> **Directions for this task**
Exactly how many lines in this data contain the word "کاسپین"? Only the number should be given.

> **Working data**
* * * * * * * * *

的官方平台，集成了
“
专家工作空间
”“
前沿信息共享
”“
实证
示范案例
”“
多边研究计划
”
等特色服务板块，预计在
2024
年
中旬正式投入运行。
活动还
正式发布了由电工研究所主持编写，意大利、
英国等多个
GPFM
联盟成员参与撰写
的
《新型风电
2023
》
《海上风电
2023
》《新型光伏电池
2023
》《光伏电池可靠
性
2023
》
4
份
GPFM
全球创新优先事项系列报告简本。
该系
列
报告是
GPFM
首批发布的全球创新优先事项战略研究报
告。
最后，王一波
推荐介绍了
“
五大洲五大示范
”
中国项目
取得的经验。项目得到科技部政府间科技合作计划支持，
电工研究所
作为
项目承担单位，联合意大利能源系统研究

* * * * * * * * *

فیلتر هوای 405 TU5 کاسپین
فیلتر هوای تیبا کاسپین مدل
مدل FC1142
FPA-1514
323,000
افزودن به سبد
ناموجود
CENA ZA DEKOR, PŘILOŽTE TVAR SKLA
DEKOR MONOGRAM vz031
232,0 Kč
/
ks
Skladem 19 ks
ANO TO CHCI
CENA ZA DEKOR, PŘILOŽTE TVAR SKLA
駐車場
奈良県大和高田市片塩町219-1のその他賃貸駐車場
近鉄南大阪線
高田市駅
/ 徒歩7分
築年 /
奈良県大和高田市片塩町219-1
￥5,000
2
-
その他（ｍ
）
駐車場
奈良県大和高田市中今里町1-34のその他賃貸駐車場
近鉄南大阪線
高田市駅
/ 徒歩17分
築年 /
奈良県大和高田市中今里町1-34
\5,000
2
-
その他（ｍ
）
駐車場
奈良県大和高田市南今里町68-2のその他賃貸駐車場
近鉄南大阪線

* * * * * * * * *

> **Output**
2